Even that apart, I am of the view that the petitioner may not be entitled to any indulgence in the hands of this court in exercise of its jurisdiction under article 226 of the Constitution of India. As rightly pointed out by learned senior counsel for the department, even after the petition alleging irregularities and also the request for postponement of the sale in April, 1985, and the rejection of the petition on May 9, 1985, the petitioner herself has filed another petition dated May 14, 1985, and in paragraphs 8 to 10 thereof it is stated as hereunder :

“8. I am an elderly lady and I am also sick. I have no other resources except the above property which has been provided to me by my parents and brothers. The above property does not belong to my husband and he has no interest therein. The said property is also not liable to attachment for his tax arrears.

9. Myself and my children are agreeable to utilise the entire property left behind by my husband, viz., the property at No. 15, Kandappa Pillai Street, Chetput, Madras-31, towards the tax arrears of my husband. We are agreeable to the above property being sold and the entire amount utilised for settlement of the tax arrears of my husband. We have no other resources available with us.

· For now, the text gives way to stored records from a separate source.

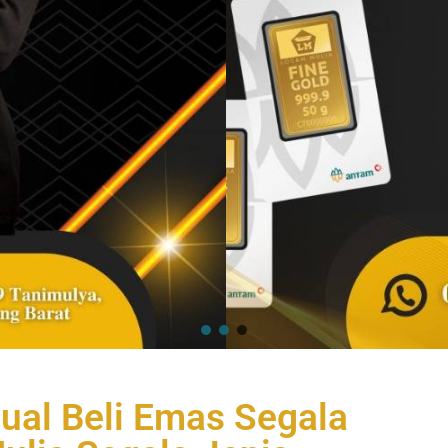
ual Beli Emas Segala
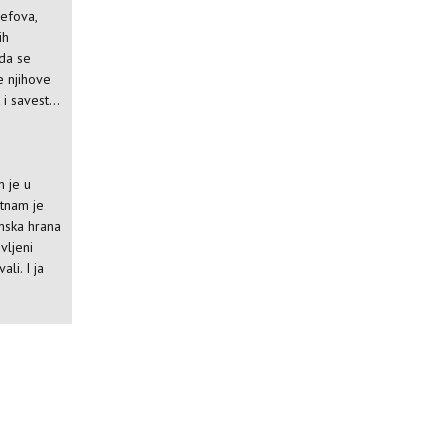
efova,
ih
 da se
 njihove
i savest...
m je u
etnam je
amska hrana
vljeni
ali. I ja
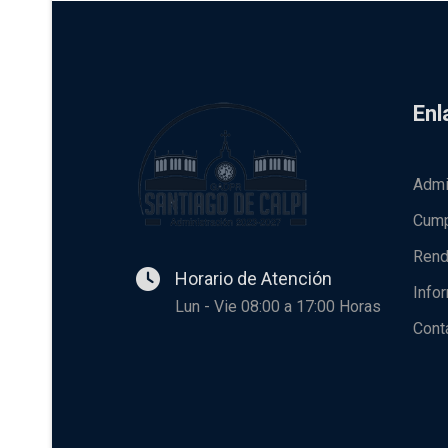
Enl
Admi
Cump
Rend
Horario de Atención
Info
Lun - Vie 08:00 a 17:00 Horas
Cont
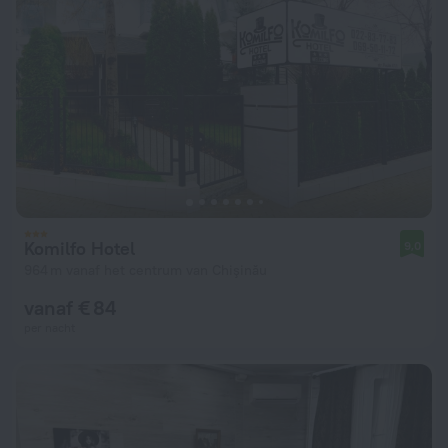
Komilfo Hotel
9,0
964 m vanaf het centrum van Chişinău
vanaf € 84
per nacht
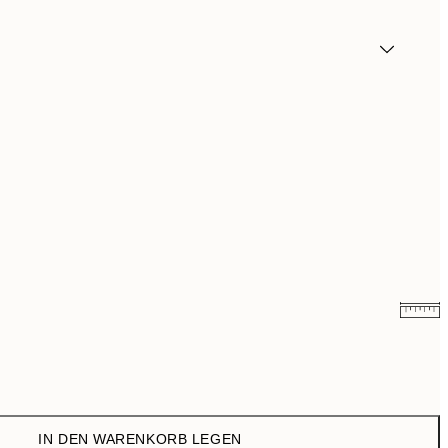
5,98 €
19,95 €
IN DEN WARENKORB LEGEN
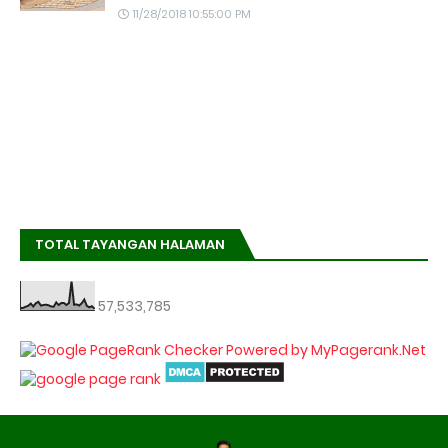
11/28/2018 10:55:00 PM
TOTAL TAYANGAN HALAMAN
57,533,785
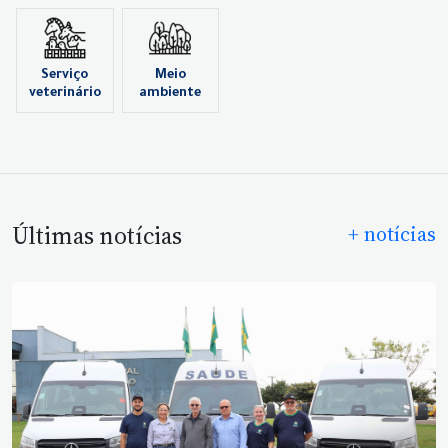
Serviço
Meio
veterinário
ambiente
Últimas notícias
+ notícias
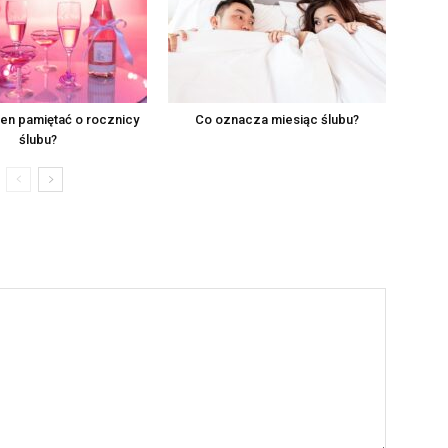
ien pamiętać o rocznicy
Co oznacza miesiąc ślubu?
ślubu?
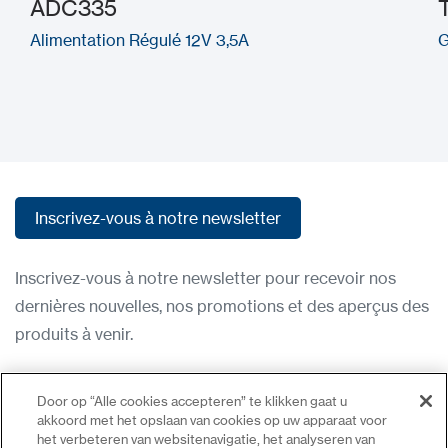
ADC335
Alimentation Régulé 12V 3,5A
G
Inscrivez-vous à notre newsletter
Inscrivez-vous à notre newsletter
Inscrivez-vous à notre newsletter pour recevoir nos
dernières nouvelles, nos promotions et des aperçus des
produits à venir.
Condititions d'utilisation
Door op “Alle cookies accepteren” te klikken gaat u
Politique de confidentialité
akkoord met het opslaan van cookies op uw apparaat voor
het verbeteren van websitenavigatie, het analyseren van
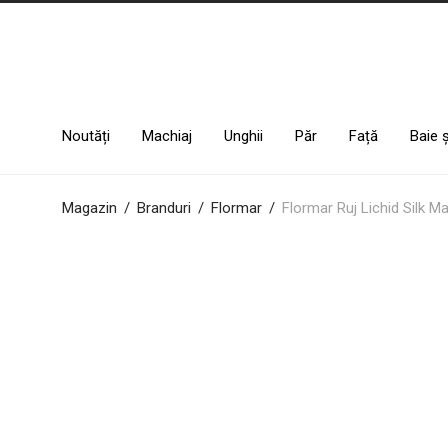
Noutăți
Machiaj
Unghii
Păr
Față
Baie 
Magazin
/
Branduri
/
Flormar
/
Flormar Ruj Lichid Silk M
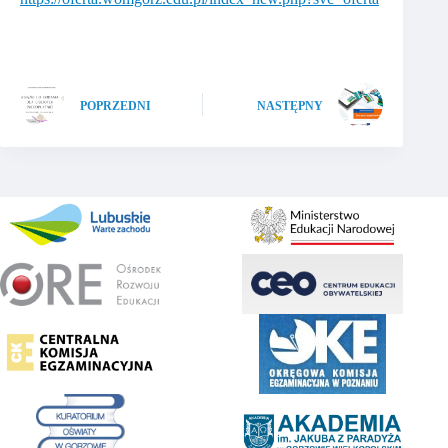
POPRZEDNI
NASTĘPNY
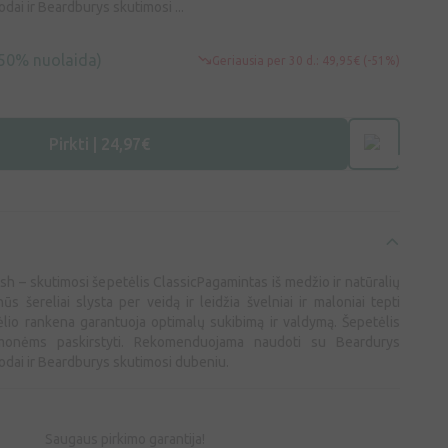
odai ir Beardburys skutimosi ...
50% nuolaida)
Geriausia per 30 d.: 49,95€ (-51%)
Pirkti | 24,97€
h – skutimosi šepetėlis ClassicPagamintas iš medžio ir natūralių
nūs šereliai slysta per veidą ir leidžia švelniai ir maloniai tepti
lio rankena garantuoja optimalų sukibimą ir valdymą. Šepetėlis
emonėms paskirstyti. Rekomenduojama naudoti su Beardurys
 odai ir Beardburys skutimosi dubeniu.
Saugaus pirkimo garantija!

10. In these circumstances, I pray that the Honble Commissioner be pleased to direct that the entire sale proceeds of the property at No. 15, Kandappa Pillai Street, Chetput, Madras-31, be adjusted against the tax arrears of the late M. Natesan and the balance of arrears, if any, be written off.”

The averments would show that even as late as on May 14, 1985, the petitioner was prepared to have the sale in respect of the property in question proceeded through without demur and save for herself the other item which was also attached and this court cannot in the teeth of this factual position come to the rescue of the petitioner or her heirs at this stage.

For all the reasons stated above, W.P. No. 7088 of 1985, fails and shall stand dismissed. No costs. Connected W.M.P., if any, also dismissed.